I have a theme running through my life for some time now. It's called "Caring for Aging Parents". I'm due to blog about it. We (my family) and Teresa Kelly, our caregiver, are in and out of my parent's home everyday. Teresa does most of the work while the rest of us "senior-sit". My dad has Alzheimer's and my mother lays in a hospital bed declining from the aliments of diabetes, congestive heart failure, and more. She has an infection in her foot which she has been fighting for a very long time and currently has a urinary track infection. She has been on antibiotics for over a year.

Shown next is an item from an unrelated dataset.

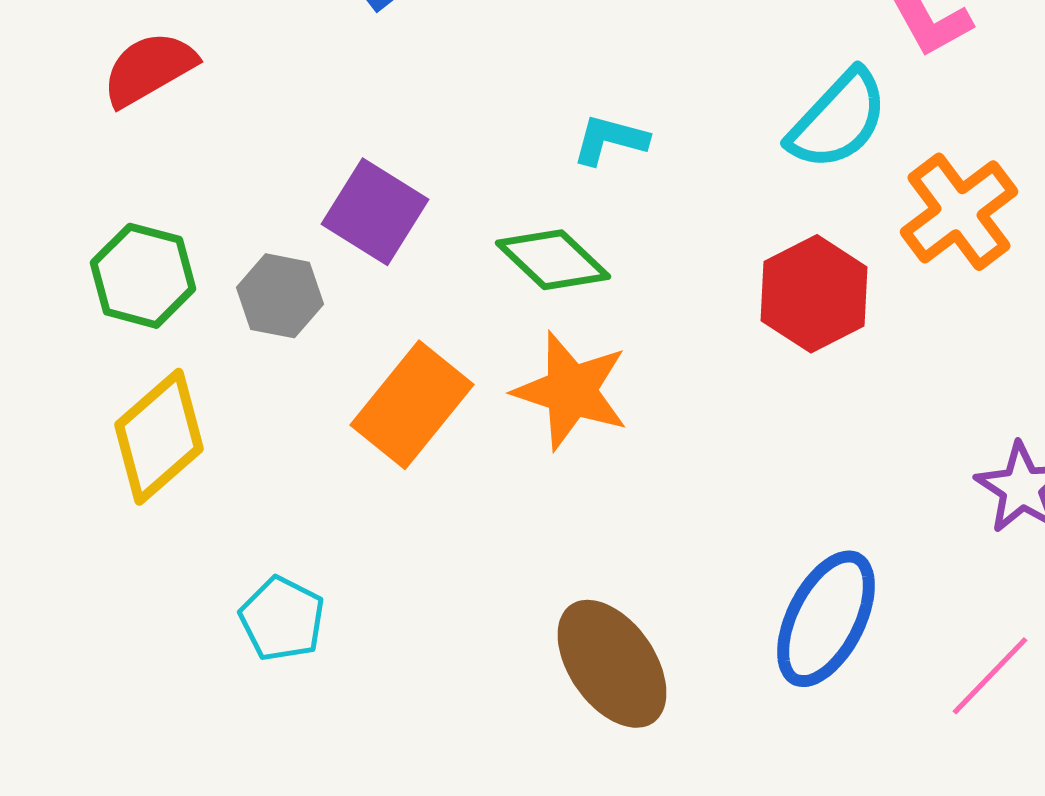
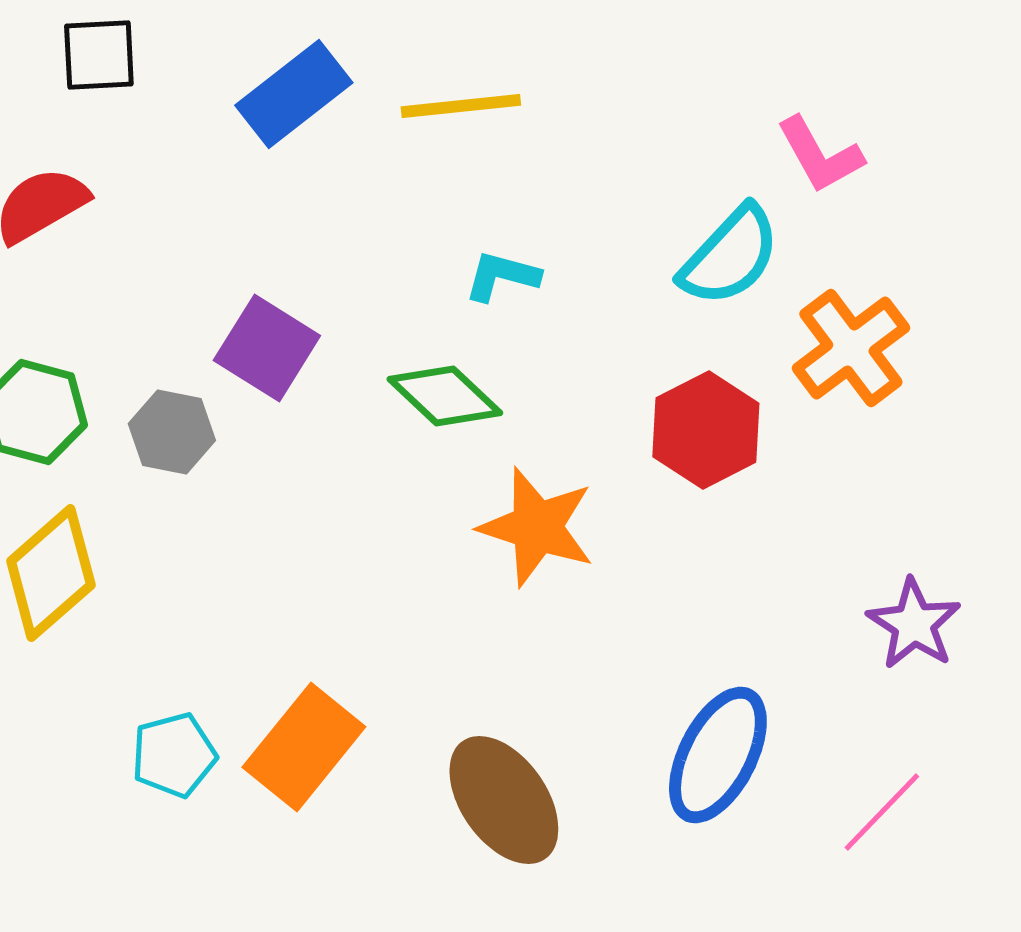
orange star: (571, 391) -> (537, 527), moved
orange rectangle: (412, 405) -> (304, 747), moved
cyan pentagon: (282, 619) -> (174, 755), turned 30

This summer my mother was in the hospital, to the skilled care facility (nursing home), and then back to the hospital many times. My sister, Beth, visited this summer and before she left we were able to orchestrate the situation and brought my mother back home. I wish I could say she is happy to be home. Her care is certainly better, but my parents have no quality of life. It is my father's and mother's wishes to be home, but they don't know where they are most of the time.
A few weeks ago my mother was in the hospital again. She received a pacemaker and we were hopeful she'd be feeling better, but it was only days and she was back in the hospital again for the ninth time. I knew my mother didn't want to be there. We've contemplated my parents situations and wondered about the next decisions that would need to be made.
Monday we (my mom, brother Mark, and myself) met with a hospice team from Kaiser. We assumed she would be coming home and be under the hospice umbrella, but that was not what initially happened. After a few days of drama she's now home and officially on hospice as of yesterday. We're feeling relieved and grateful for their help. Life in this world is coming to a close for my mother.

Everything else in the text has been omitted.